The Manager, Quality Assurance (CMH) serves on a cross functional team, ensuring the adequacy, suitability and compliance of Corporate Quality Management System processes. Manages day-to-day quality operations, executes according to controlled processes, and provides quality expertise and mentorship to their quality team.
- Approve quality documents, analyze improvement of the QMS and other department processes, including reviewing, updating, creating, and implementing SOP’s to support improved processes and compliance.
- Responsible for ensuring that processes needed for the quality management system are documented; reporting to top management on the effectiveness of the process(es) and the need for improvement; promoting the awareness of applicable regulatory and quality management system requirements throughout the organization.
- Provide quality expertise and leadership to management and operational personnel.
- Prepare, communicate and monitor quality plans and metrics to support operations.
- Attend, present and provide data for meetings to including Supplier Monitoring activities, project updates and reviews.
- Participate in hiring, interviewing and on boarding process of new hires.
- Responsible for performance management, annual reviews, and assistance with professional development of direct reports.
- Must maintain all training requirements for the position, while seeking out opportunities for continuous development and growth.
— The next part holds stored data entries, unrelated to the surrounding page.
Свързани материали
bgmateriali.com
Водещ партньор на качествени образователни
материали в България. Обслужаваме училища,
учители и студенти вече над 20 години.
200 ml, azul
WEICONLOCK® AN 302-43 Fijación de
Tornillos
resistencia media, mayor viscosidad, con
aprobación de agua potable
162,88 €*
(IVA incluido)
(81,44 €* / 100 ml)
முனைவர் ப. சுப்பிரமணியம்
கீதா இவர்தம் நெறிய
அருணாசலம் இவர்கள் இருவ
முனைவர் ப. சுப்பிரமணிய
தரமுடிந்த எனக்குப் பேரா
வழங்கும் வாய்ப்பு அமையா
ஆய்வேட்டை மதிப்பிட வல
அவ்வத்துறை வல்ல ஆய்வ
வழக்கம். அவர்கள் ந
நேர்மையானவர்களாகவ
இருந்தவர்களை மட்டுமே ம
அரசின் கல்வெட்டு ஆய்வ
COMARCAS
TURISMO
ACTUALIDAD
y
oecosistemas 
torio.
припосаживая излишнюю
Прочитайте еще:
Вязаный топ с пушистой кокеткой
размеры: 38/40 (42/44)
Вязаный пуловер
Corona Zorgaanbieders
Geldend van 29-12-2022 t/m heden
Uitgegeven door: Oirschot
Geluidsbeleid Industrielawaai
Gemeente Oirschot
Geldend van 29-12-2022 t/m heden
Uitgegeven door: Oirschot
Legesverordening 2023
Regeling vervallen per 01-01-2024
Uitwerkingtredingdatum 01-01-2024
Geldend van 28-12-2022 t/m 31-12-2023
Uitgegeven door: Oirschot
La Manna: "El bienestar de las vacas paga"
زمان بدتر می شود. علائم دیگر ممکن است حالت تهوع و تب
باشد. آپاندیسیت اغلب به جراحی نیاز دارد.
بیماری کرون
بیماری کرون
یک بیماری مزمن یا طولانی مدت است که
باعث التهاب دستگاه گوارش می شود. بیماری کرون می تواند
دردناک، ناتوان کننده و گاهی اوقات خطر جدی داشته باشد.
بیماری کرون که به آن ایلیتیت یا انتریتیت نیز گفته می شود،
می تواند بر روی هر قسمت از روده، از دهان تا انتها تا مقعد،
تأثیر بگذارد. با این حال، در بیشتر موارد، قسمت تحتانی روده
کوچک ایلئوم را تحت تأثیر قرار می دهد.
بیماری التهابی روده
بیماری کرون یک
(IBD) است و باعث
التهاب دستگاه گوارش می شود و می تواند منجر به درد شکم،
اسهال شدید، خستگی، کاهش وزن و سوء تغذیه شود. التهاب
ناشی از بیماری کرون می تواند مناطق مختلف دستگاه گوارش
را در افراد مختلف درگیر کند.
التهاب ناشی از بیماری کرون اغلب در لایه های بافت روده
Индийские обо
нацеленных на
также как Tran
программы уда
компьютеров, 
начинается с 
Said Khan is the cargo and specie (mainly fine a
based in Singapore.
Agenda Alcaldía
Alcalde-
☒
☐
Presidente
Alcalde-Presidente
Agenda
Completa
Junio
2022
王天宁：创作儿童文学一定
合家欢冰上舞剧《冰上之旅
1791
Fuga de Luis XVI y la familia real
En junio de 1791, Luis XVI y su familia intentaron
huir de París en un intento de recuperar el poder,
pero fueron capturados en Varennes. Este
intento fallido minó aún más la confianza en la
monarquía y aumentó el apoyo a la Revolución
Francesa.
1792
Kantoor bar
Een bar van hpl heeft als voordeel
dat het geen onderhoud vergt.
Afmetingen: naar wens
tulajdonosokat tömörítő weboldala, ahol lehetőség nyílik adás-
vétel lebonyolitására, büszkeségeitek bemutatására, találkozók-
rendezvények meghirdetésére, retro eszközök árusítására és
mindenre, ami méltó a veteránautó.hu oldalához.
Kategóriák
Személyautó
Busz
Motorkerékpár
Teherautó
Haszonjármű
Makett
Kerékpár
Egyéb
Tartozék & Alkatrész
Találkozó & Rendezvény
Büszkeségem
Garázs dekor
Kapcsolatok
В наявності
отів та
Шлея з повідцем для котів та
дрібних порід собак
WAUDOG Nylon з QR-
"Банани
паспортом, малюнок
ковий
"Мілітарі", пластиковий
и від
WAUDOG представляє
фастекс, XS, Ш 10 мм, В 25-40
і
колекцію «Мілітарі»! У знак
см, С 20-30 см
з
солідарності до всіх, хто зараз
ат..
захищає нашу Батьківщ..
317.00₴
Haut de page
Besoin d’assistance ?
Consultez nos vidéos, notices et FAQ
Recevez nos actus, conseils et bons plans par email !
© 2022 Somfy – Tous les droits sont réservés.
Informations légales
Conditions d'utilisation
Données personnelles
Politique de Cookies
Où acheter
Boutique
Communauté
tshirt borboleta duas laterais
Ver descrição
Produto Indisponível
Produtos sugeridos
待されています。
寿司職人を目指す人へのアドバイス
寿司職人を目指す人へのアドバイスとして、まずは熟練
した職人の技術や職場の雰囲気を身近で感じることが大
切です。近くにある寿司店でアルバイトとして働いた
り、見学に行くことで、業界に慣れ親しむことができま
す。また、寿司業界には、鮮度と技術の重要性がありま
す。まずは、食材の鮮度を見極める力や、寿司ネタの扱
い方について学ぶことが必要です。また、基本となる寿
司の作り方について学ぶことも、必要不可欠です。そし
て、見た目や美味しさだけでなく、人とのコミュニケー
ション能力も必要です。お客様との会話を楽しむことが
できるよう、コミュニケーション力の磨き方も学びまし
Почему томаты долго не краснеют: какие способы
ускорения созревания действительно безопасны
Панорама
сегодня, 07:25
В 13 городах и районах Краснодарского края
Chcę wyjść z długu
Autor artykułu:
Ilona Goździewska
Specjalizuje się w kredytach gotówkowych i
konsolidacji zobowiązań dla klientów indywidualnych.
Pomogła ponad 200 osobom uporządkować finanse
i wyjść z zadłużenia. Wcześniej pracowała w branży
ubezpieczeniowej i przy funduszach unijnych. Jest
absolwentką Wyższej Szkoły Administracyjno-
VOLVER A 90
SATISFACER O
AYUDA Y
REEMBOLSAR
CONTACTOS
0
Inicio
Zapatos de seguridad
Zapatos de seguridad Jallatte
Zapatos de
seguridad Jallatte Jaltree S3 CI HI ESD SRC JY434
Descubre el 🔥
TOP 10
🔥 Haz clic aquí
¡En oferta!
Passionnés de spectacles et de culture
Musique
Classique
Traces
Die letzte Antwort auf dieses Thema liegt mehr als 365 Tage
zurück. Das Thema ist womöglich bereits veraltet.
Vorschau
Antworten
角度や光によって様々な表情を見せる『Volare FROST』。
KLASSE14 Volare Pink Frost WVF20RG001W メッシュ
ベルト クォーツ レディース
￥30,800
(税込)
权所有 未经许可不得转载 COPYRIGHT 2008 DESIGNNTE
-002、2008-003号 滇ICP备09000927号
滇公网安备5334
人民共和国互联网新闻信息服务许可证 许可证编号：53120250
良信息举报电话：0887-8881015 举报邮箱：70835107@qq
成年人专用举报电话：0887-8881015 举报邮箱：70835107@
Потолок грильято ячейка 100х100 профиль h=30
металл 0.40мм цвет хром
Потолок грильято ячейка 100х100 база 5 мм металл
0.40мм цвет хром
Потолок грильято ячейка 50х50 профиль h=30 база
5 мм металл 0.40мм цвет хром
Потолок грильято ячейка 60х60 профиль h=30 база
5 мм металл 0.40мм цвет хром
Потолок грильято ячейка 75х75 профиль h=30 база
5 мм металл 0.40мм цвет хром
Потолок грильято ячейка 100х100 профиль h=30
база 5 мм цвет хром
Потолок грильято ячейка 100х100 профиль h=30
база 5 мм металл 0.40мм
- Adhere to the Quality Management System to ensure meeting FDA 21 CFR 820, ISO 13485, and other applicable regulatory requirements, driving quality throughout the organization.
Third-Party Distributor and Supplier Quality
- Oversee the quality activities related to selecting, monitoring and maintaining TPDs and CMH Suppliers including:
- Responsible for driving quality globally and ensuring TPDs/Suppliers are meeting the quality standards.
- Review, approve, monitor and reporting on quality agreements and changes with suppliers and quality of supplier records to drive supplier quality management.
- Develop TPD and Supplier audit schedules, in accordance with procedural instruction
- Review, assess, and approve TPD risk assessments and changes
- Manage and execute audit activities for TPDs and Suppliers
- Manage and execute Supplier and TPD Corrective Action Requests
- Ability to respond effectively to sensitive inquiries or complaints
- Must work and interact effectively and professionally with and for others throughout various levels of the global organization.
- Must strictly adhere to safety requirements.
- Maintain regular and punctual attendance.
- Must maintain company quality and quantity standards.
- Must have effective communication skills and ability to work in a collaborative and independent work situations and environments with minimal supervision.
- Ability to remain calm and receptive in fast paced situations.
- Bachelor's degree in Engineering or Life Science; or experience of such kind and amount as to provide a comparable background.
- Minimum of 7 years experience in an FDA-regulated industry, preferably in a medical device manufacturing environment.
- Previous leadership experience, 5 years preferred.
- Experience building/leading project teams that are geographically distributed
- Experience defining a program/project strategy and taking it from concept to delivery
- Proficient in Microsoft Word/Excel/Project/Outlook.
• General office environment Demonstrated Project
• Sits for extended periods
• Requires close visual acuity when working with computers, etc.
• Requires occasional early morning or late evening teleconferences
• International and domestic travel, as required
• Must be able to perform the essential functions of the job, subject to reasonable accommodation requirements under the ADA.